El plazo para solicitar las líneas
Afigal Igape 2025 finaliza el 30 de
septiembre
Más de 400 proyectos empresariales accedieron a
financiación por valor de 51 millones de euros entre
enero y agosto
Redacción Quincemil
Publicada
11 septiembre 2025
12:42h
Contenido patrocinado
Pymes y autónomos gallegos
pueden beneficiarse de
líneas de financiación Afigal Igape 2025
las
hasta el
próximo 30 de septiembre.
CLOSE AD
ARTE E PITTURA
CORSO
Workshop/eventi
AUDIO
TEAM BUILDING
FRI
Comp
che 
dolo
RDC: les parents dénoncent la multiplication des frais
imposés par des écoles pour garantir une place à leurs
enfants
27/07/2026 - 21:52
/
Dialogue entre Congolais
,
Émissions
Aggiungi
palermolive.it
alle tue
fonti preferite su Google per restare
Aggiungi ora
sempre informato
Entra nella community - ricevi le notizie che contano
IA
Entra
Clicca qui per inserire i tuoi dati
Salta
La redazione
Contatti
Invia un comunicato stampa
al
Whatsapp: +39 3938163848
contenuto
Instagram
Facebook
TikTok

*-*-*

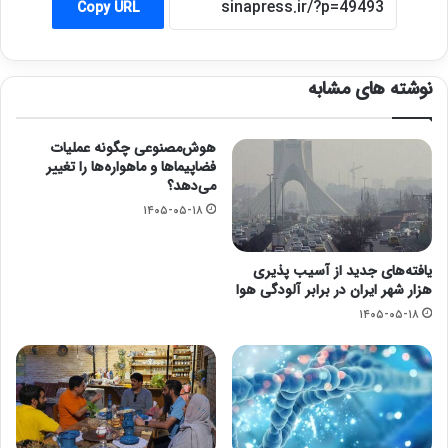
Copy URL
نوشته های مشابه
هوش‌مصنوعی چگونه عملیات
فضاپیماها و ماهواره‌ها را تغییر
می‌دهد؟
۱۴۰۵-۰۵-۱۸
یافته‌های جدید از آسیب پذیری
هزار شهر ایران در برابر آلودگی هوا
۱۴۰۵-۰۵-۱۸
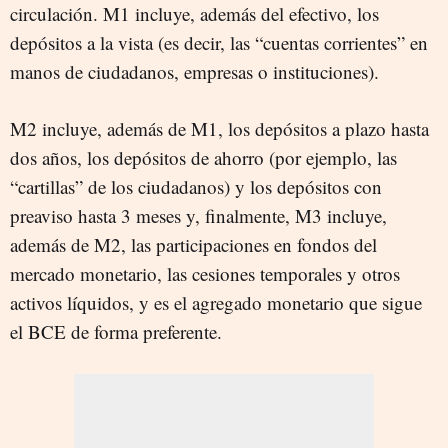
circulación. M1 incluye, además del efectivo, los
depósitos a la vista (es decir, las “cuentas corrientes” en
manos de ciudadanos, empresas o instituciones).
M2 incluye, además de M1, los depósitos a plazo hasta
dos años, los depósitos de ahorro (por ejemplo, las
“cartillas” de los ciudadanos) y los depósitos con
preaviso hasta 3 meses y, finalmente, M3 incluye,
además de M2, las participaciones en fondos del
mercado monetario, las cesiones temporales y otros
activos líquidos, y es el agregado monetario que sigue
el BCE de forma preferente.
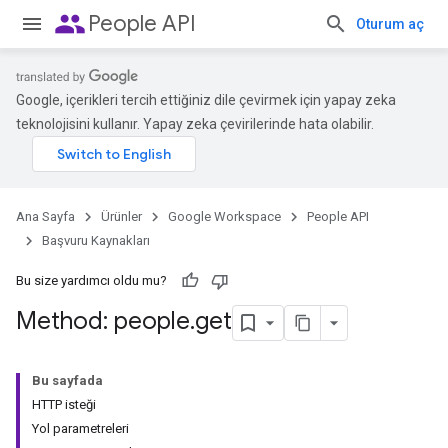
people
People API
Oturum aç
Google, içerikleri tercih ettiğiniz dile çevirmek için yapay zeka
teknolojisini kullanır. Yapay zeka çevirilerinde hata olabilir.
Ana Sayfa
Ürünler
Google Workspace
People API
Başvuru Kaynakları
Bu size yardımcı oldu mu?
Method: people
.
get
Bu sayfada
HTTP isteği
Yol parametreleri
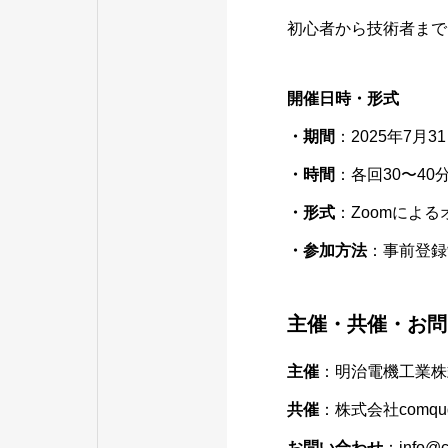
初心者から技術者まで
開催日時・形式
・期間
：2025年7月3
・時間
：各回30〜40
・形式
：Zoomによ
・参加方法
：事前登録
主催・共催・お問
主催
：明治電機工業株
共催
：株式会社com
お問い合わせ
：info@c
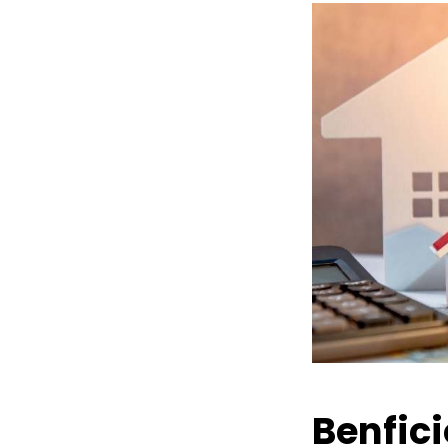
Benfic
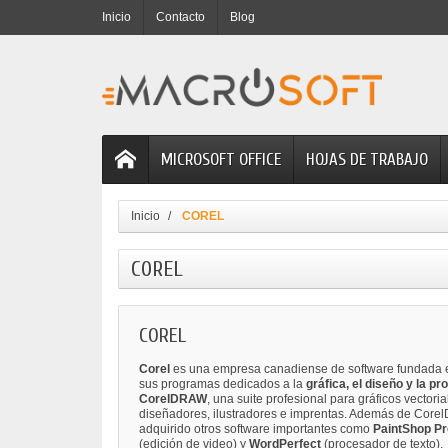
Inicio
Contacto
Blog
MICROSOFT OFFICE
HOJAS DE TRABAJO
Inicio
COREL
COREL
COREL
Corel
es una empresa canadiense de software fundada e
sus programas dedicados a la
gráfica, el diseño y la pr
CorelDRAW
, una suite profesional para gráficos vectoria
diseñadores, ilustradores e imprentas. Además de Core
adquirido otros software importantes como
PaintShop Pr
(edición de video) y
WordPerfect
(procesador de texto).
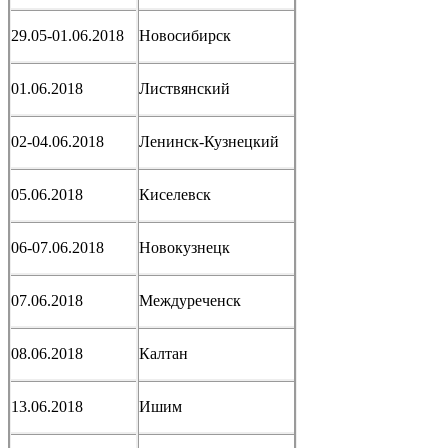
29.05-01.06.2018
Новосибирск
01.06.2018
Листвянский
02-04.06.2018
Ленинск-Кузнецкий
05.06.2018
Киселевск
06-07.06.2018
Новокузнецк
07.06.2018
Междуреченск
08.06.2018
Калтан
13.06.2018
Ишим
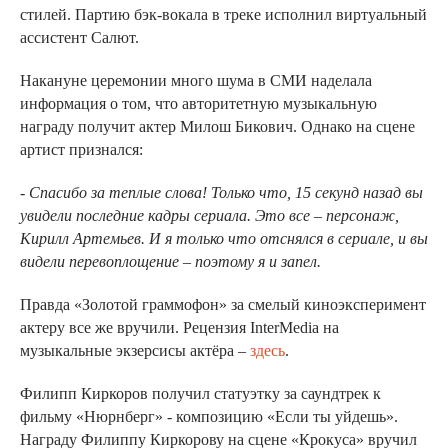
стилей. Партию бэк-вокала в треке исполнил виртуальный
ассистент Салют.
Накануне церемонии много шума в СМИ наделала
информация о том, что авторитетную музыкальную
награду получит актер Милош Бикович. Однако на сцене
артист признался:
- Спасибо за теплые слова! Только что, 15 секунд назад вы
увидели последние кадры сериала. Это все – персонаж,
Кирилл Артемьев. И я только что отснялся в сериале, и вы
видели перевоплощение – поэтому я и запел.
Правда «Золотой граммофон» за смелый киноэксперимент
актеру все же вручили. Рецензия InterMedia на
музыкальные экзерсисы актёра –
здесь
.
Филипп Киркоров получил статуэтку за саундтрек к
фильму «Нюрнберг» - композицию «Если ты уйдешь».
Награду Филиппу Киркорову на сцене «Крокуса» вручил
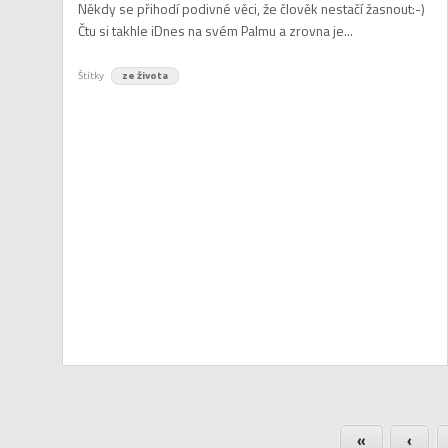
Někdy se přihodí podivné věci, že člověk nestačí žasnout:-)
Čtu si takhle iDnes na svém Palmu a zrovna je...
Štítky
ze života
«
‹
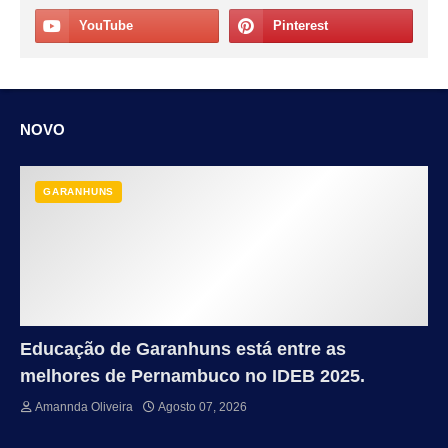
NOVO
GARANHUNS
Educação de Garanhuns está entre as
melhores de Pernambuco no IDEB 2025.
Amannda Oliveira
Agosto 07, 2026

*-*-*

● What to work on
Among the lines above, find the ones containing "líneas" and copy them.

● Completed task
El plazo para solicitar las líneas
líneas de financiación Afigal Igape 2025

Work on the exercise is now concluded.